Judith’s eyes grew dull; she could not understand; she felt dimly that she had done wrong in not trusting God to tell her about her “wish” in his own way.
“Whenever, in all your life to come, a question about your future comes to you, a longing to know about something that may happen to you, or may not happen—but I should not say that; I should say about something God may will to give you, or may will to keep from you, say this to yourself: I need not think about it; God knows all about it, for he makes it; he will tell me as soon as he wants me to know.”
“Yes,” said Judith, with a child’s confidence.
“After that, it would be not only ‘silly,’ but faithless to think about it. Every day brings its own answer; your daily bread and God’s daily will come together; his bread gives us strength to do his will. Will mother’s little girl remember?”
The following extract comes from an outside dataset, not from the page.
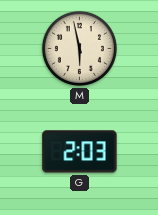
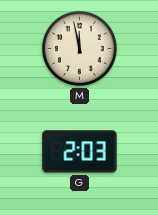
M: 5:58 -> 11:58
“Yes,” said Judith gravely; “and when you see me forgetting you must remind me. Will it be wrong if I say ‘daily will’ when I say ‘daily bread’?”
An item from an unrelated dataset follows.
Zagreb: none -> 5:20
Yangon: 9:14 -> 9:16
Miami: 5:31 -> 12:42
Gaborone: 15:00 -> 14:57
“Not wrong,” answered her mother, smiling, “only that it comes in the prayer before daily bread.”
“Does it?”
“Repeat it and see.”
Judith repeated: “Our Father, who art in heaven; Hallowed be thy name; Thy kingdom come; Thy will be done on earth as it is in heaven; give us this day our daily bread—Why, so it does. But I didn’t put them together before.”
“The will comes first. If we do his will, he will not forget the things we long for every day. Love his will better than your own will and wishes.”
“That’s hard,” said Judith, “I don’t know how.”
“That is what you are in the world for, to learn how.”
Judith arose and stood before the grate with sweet, grave, troubled eyes.
The yellow hair, the innocent face, the blue dress, the loving touch of lips and fingers, the growing into girlhood; how could she give them up and go?
“O, mother, mother!” cried Judith, turning at the sound of a stifled cry, “Are you worse? What shall I do?” then in a tone of quick, astonished joy, “Oh, here’s Aunt Affy at the door!”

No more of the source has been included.